### Prompt
Would you please copy the entries exactly, leaving every picture aside?

### Dataset entries
· · ·
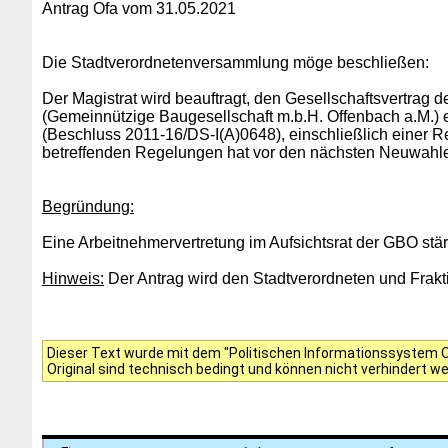
Antrag Ofa vom 31.05.2021
Die Stadtverordnetenversammlung möge beschließen:
Der Magistrat wird beauftragt, den Gesellschaftsvertrag 
(Gemeinnützige Baugesellschaft m.b.H. Offenbach a.M.)
(Beschluss 2011-16/DS-I(A)0648), einschließlich einer Re
betreffenden Regelungen hat vor den nächsten Neuwahlen
Begründung:
Eine Arbeitnehmervertretung im Aufsichtsrat der GBO stärk
Hinweis:
Der Antrag wird den Stadtverordneten und Frakti
Dieser Text wurde mit dem "Politischen Informationssystem Of
Original sind technisch bedingt und können nicht verhindert w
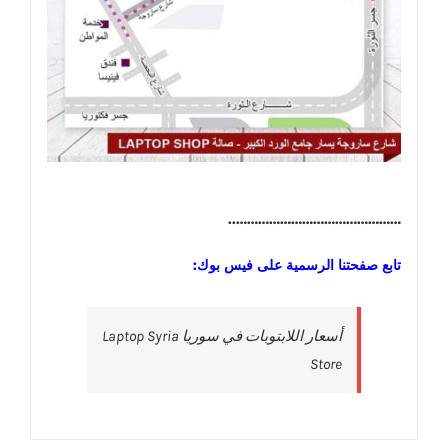
………………………………………..
تابع صفحتنا الرسمية على فيس بوك:
‎أسعار اللابتوبات في سوريا Laptop Syria
Store‎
· · ·
### Response to this exercise
Antrag Ofa vom 31.05.2021
Die Stadtverordnetenversammlung möge beschließen:
Der Magistrat wird beauftragt, den Gesellschaftsvertrag 
(Gemeinnützige Baugesellschaft m.b.H. Offenbach a.M.)
(Beschluss 2011-16/DS-I(A)0648), einschließlich einer Re
betreffenden Regelungen hat vor den nächsten Neuwahlen
Begründung:
Eine Arbeitnehmervertretung im Aufsichtsrat der GBO stärk
Hinweis:
Der Antrag wird den Stadtverordneten und Frakti
Dieser Text wurde mit dem "Politischen Informationssystem Of
Original sind technisch bedingt und können nicht verhindert w
………………………………………..
تابع صفحتنا الرسمية على فيس بوك:
‎أسعار اللابتوبات في سوريا Laptop Syria
Store‎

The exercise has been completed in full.